The Michigan Institute for Data Science is leading a multi-university partnership to develop a framework for a national institute that would enable research using sensitive data, while preventing its misuse and misinterpretation.

With a $2.5 million grant from the National Science Foundation, U-M researchers are collaborating with colleagues at the University of Washington and New York University to establish a Framework for Integrative Data Equity Systems.

“Data science continues to have a transformative impact on science and engineering, and on society at large, by enabling evidence-based decision making, reducing costs and errors and improving objectivity,” said H.V. Jagadish, the Bernard A. Galler Collegiate Professor of Electrical Engineering and Computer Science, professor of electrical engineering and computer science, and director of MIDAS, a unit based in the Office of the Vice President for Research.

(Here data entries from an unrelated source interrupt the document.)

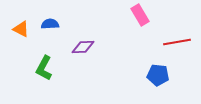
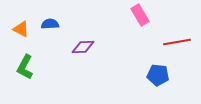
green L-shape: moved 19 px left, 1 px up
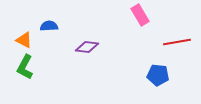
blue semicircle: moved 1 px left, 2 px down
orange triangle: moved 3 px right, 11 px down
purple diamond: moved 4 px right; rotated 10 degrees clockwise
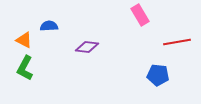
green L-shape: moved 1 px down
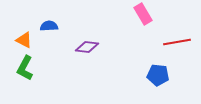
pink rectangle: moved 3 px right, 1 px up
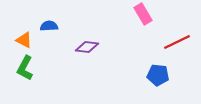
red line: rotated 16 degrees counterclockwise
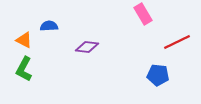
green L-shape: moved 1 px left, 1 px down
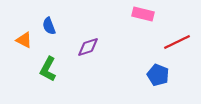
pink rectangle: rotated 45 degrees counterclockwise
blue semicircle: rotated 108 degrees counterclockwise
purple diamond: moved 1 px right; rotated 25 degrees counterclockwise
green L-shape: moved 24 px right
blue pentagon: rotated 15 degrees clockwise
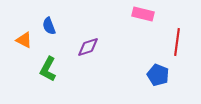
red line: rotated 56 degrees counterclockwise
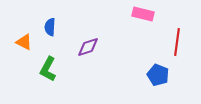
blue semicircle: moved 1 px right, 1 px down; rotated 24 degrees clockwise
orange triangle: moved 2 px down
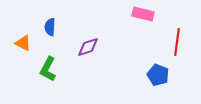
orange triangle: moved 1 px left, 1 px down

“However, thoughtless use of data science techniques and technologies will disproportionately harm underrepresented groups across race, gender, physical ability, sexual orientation, education and more. FIDES allows an interdisciplinary community of researchers to converge around data equity systems to address these pervasive issues.”

Jagadish and Margaret Levenstein, director of the Inter-university Consortium for Political and Social Research at U-M, along with researchers in New York and Washington, have completed initial work on methods to identify data and software issues that negatively impact equity in critical domains, such as mobility, housing, education, economic indicators and government transparency.

Members of the disability community, for example, face chronic data equity issues in the public transit system, causing their travel needs to go unaccounted for in data-driven policy. Four potential equity issues are present in this context:

  • Representation equity: The disability community is underrepresented in the data record since it infrequently uses conventional transportation systems from which data is typically collected.
  • Feature equity: Comprehensive information needed to support accessible transportation needs to include subtle and sensitive features about one’s health, income and travel needs that are not typically available in the data record.
  • Access equity: The sensitive nature of the data prevents it from being released publicly. Essentially, this locks researchers and companies out from studying the problem or providing solutions.
  • Outcome equity: Even if this sensitive data can be shared, integrated and used to power new applications that purport to improve equity, the improvement on the quality of life of the disability community would be difficult to measure directly, and unintended consequences are rampant.

The goal is to provide sufficient information about datasets or analytical models so that researchers can decide whether they are fit to use. Do they account for biases, what are the limitations, and what are the underlying assumptions about these data and models that users should know?

Researchers are developing tools and techniques to produce “nutritional labels” for data and models, formalizing and standardizing how records are kept about data and models and how to assess their quality, especially with regard to equity issues.

The collaboration already has led to the development of methods to identify bias in datasets used to train machine learning models. Continuing on this foundation, they are developing an information system that will accept heterogeneous, potentially sensitive and biased data from both public and private sources as input, and then produce integrated, bias-adjusted, analysis-ready data products as output.

Besides supporting methodological innovation in data science, the institute will promote interaction between data science and domain experts looking to share expertise in data equity systems, develop and share best practices, and consistently support efforts on diversity and equity.

“It is not enough to understand inequity in data systems. Our goal is to address it,” Jagadish said. “As we build upon our work and address the many ways to reduce inequities, we can realize truly inclusive improvement in areas like poverty, precision health care and all levels of education. FIDES is data science, at its most fundamental level, for the public good.”